There are interesting scientific findings in high conflict, brain chemistry and ability to problem solve and engage in self control.
Based on the results of research by Teicher and several other scientists, they found that the corpus callosum for abused boys actually had a significantly smaller middle part, especially if they had been neglected. The corpus callosum for abused girls also had a significantly smaller middle part, especially if they had been sexually abused. Scientists found that the stress of any type of abuse, including repeated verbal and emotional abuse, could have a harmful impact. This could lead to long-term inability to manage emotions and relationships.

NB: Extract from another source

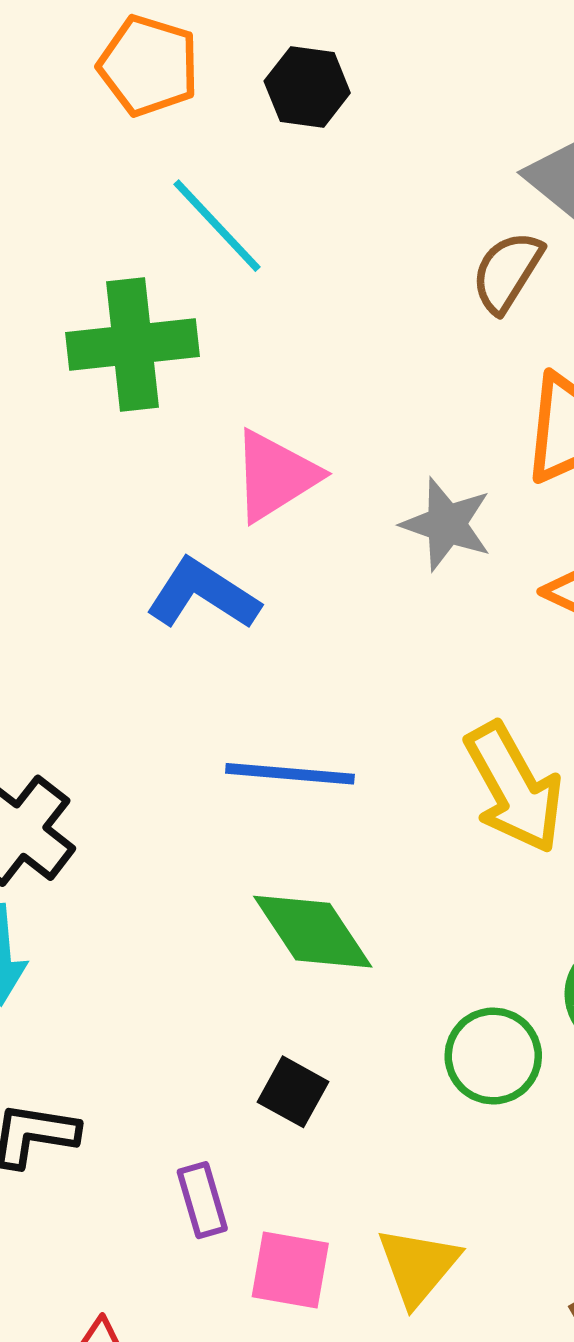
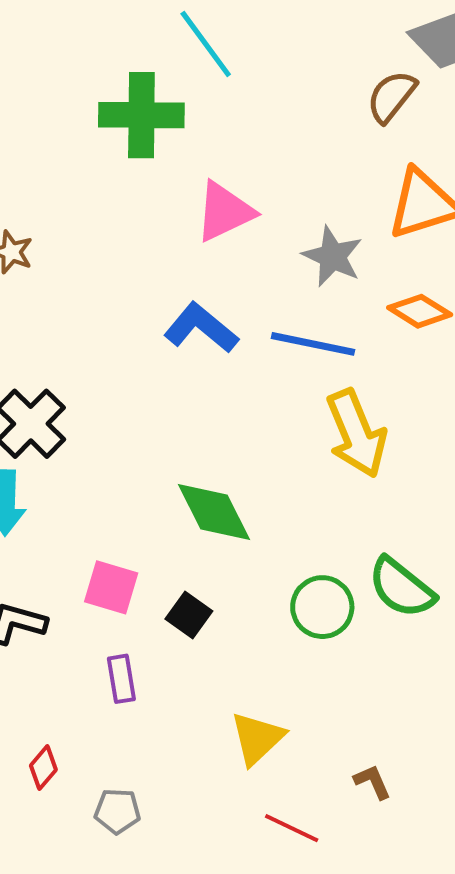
blue L-shape: (203, 594) -> (201, 328), moved
blue line: (290, 774) -> (313, 344), moved
pink square: (290, 1270) -> (111, 587), moved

Teicher (2002) explains the effect of this damage to the bridge between hemispheres:
Reduced integration between the right and left hemispheres and a smaller corpus callosum may predispose these patients to shift abruptly from left- to right-dominated states with very different emotional perceptions and memories. Such polarized hemispheric dominance could cause a person to see friends, family and co-workers in an overly positive way in one state and in a resoundingly negative way in another – which is the hallmark of the disorder.
The result of this research is that there may actually be a physical barrier to self-awareness, self-control, and problem-solving for many high-conflict parents. This doesn’t mean that all were abused growing up, but they may not have developed these skills sufficiently.
The good news is that counseling and training that emphasize learning skills appear to help some people overcome these problems.